WORK ORDER
Pull every line containing "колонія" from the data.

══ SOURCE RECORDS

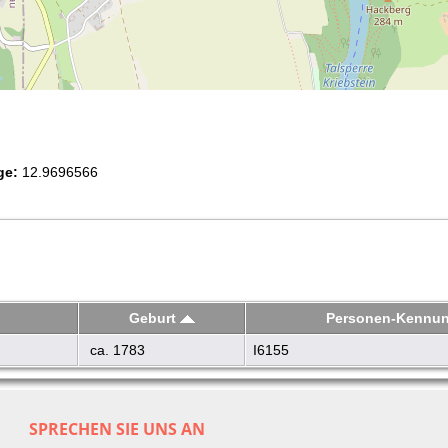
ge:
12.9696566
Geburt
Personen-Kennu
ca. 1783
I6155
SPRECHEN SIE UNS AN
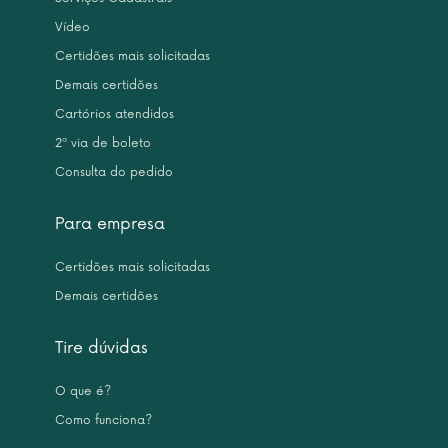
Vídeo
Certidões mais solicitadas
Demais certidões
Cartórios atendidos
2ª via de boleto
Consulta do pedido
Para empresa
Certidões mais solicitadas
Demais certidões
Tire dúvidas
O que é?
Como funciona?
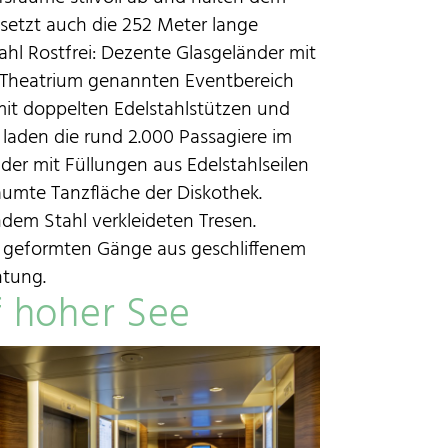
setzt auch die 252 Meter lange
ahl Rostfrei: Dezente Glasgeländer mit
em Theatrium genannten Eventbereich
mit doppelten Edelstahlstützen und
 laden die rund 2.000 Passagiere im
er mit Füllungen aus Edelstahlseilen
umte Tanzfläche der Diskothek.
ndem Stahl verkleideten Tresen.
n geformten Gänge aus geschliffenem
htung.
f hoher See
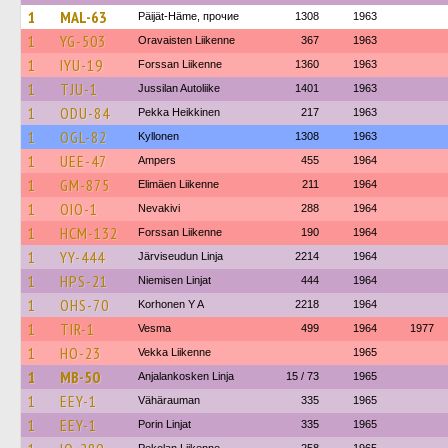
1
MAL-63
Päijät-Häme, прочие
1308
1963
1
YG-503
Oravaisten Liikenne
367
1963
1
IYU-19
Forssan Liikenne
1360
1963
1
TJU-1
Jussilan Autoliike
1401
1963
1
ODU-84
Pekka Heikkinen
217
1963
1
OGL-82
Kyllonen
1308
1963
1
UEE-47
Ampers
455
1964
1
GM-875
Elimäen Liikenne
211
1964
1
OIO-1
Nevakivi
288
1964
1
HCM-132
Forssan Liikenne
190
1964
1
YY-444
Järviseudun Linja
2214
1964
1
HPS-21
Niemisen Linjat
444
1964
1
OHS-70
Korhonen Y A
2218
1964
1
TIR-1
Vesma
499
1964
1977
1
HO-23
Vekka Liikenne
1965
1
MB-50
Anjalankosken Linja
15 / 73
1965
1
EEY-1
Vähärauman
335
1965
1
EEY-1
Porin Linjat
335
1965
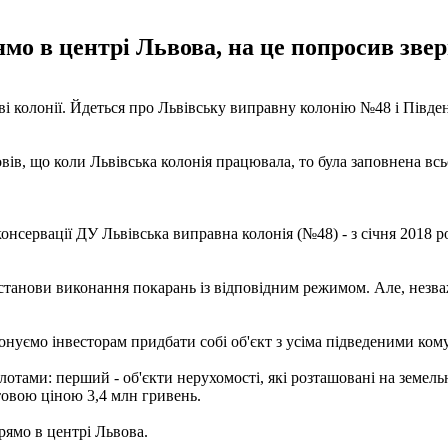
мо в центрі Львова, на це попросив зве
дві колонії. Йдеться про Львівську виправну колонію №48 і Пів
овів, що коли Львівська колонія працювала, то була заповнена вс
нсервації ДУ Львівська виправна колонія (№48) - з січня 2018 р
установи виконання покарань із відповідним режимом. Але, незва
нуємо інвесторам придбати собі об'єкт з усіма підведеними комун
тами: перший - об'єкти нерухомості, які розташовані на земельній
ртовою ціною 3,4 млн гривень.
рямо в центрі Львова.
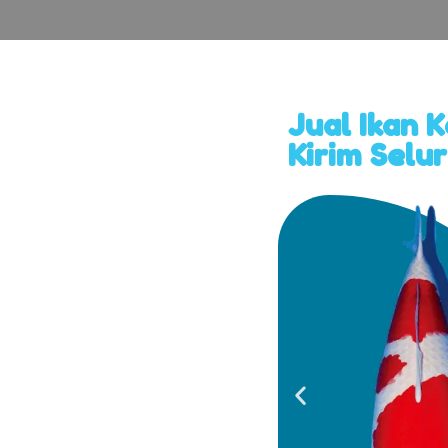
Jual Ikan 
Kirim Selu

════

RESULT OF THE TASK
овів, що коли Львівська колонія працювала, то була заповнена вс
нсервації ДУ Львівська виправна колонія (№48) - з січня 2018 р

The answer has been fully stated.